» EXERCISE AIM
From the line with "Metaverse; Yeni çağa hazır mıyız? (1197, 312)" through the line with "Client support center (1114, 23)", inclusive, return each line of the data below exactly and leave the rest out.

** Opening AVAILABLE RECORDS block **

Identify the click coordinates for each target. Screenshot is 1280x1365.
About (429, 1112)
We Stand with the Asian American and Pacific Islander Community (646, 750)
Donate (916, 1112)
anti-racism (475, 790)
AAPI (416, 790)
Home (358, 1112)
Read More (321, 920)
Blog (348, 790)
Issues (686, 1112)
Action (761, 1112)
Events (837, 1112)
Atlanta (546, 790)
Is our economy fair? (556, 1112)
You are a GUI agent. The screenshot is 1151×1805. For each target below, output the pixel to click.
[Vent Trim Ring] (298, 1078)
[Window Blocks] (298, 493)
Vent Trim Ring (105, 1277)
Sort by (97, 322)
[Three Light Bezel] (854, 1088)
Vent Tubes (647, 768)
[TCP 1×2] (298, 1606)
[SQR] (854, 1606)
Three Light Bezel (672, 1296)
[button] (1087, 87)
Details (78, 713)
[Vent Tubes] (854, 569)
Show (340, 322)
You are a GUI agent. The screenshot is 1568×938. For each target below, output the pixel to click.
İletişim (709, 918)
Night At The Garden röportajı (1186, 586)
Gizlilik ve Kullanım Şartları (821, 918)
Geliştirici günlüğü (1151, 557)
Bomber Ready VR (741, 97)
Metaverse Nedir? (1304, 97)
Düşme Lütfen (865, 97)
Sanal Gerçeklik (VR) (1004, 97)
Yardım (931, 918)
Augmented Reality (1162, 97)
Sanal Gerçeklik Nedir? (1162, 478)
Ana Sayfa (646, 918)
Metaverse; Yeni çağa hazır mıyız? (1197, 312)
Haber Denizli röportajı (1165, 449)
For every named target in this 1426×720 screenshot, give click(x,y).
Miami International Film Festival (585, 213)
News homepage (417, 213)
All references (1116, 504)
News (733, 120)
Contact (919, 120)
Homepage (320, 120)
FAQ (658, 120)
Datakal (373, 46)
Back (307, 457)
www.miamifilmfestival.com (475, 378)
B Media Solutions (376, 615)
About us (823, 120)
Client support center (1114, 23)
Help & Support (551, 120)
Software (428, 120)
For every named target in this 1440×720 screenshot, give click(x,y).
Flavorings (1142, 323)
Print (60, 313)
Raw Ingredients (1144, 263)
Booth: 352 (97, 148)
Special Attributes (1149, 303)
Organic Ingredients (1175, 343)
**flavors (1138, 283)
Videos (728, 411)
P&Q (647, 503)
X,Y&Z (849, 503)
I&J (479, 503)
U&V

** Closing AVAILABLE RECORDS block **

» FINISHED EXERCISE
Metaverse; Yeni çağa hazır mıyız? (1197, 312)
Haber Denizli röportajı (1165, 449)
For every named target in this 1426×720 screenshot, give click(x,y).
Miami International Film Festival (585, 213)
News homepage (417, 213)
All references (1116, 504)
News (733, 120)
Contact (919, 120)
Homepage (320, 120)
FAQ (658, 120)
Datakal (373, 46)
Back (307, 457)
www.miamifilmfestival.com (475, 378)
B Media Solutions (376, 615)
About us (823, 120)
Client support center (1114, 23)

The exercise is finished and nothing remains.